Retype the entries, please, from their first line to the line containing "Сани-прицепы", exactly and only those lines, minus the pictures.
----- RECORDS SUPPLIED -----
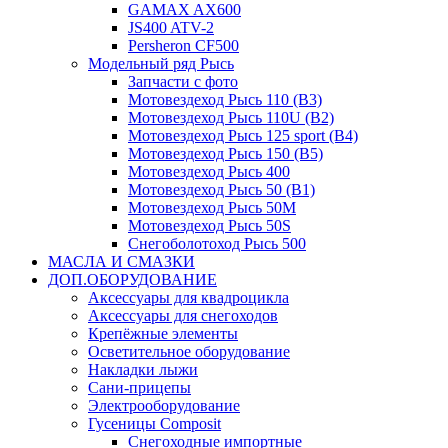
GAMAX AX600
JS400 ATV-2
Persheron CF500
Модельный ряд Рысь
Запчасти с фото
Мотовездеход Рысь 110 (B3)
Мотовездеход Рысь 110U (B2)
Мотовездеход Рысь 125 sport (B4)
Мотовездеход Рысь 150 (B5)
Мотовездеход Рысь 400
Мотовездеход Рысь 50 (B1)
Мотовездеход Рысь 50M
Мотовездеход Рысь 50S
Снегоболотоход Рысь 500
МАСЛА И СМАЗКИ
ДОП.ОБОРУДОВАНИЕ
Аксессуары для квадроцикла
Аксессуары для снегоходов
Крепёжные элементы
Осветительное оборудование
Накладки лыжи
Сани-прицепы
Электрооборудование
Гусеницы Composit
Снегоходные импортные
-----
**WRITTEN ANSWER:**
GAMAX AX600
JS400 ATV-2
Persheron CF500
Модельный ряд Рысь
Запчасти с фото
Мотовездеход Рысь 110 (B3)
Мотовездеход Рысь 110U (B2)
Мотовездеход Рысь 125 sport (B4)
Мотовездеход Рысь 150 (B5)
Мотовездеход Рысь 400
Мотовездеход Рысь 50 (B1)
Мотовездеход Рысь 50M
Мотовездеход Рысь 50S
Снегоболотоход Рысь 500
МАСЛА И СМАЗКИ
ДОП.ОБОРУДОВАНИЕ
Аксессуары для квадроцикла
Аксессуары для снегоходов
Крепёжные элементы
Осветительное оборудование
Накладки лыжи
Сани-прицепы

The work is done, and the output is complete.